I do understand my original post was not particularly clear on that point and I also know we will all have our own opinions.
I think the point about being gay was relevant, because that is the reason she might consider letting a boy sleep over, as she would be less worried about the risk of them having sex than she would be with a straight boy. But then she is worried that people (who presumably do not know that the boy is gay) will think she is condoning 14 year olds having sex if she lets a boy sleep over with her daughter. It was clear to me...0 -
I respect that I have interpreted this in a different way to the majority of you and I apologise if I have caused any offence.
As the issue is more about having a boy stay over, I did say in my original post that surely she would be within her rights to suggest he stayed on the sofa.0 -
What if your daughter asked to have a sleepover with a friend who was a girl? You assume that they wont have sex or be tempted to experiment, would they sleep in the same bed? I have a gay nephew who has never had male friends always hangs out with girls and I know that they have had sleepovers at each others houses since school but I don't think it was ever on a one to one.

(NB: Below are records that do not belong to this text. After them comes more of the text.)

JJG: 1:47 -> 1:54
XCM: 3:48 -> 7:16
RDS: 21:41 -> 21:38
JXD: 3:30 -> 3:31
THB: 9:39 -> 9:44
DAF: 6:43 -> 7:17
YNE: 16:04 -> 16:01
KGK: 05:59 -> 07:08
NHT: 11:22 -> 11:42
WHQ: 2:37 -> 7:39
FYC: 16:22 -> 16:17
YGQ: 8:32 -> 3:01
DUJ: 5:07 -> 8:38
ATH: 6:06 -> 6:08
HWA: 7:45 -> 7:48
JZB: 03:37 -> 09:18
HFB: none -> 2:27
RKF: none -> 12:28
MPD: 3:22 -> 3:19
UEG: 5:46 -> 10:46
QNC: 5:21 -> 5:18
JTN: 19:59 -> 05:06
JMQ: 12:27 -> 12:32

Your daughter will experiment with whoever, whenever and however she wants to but I understand you don't want to facilitate this. I think if you feel uncomfortable then you can say no, if its about what other people will think then how do they know the sleeping arrangements? Meanwhile talk to your daughter about experimenting and safe sex.The most potent weapon of the oppressor is the mind of the oppressed. Steve Biko0 -
I don't see what you see. My interpretation is that the boy's sexuality is not the issue at all but his gender is.
If he's gay he's clearly not going to pounce on OP's DD daughter in the night. Presumably OP's DD is aware of the difference between male and female anatomies. So why is his gender an issue?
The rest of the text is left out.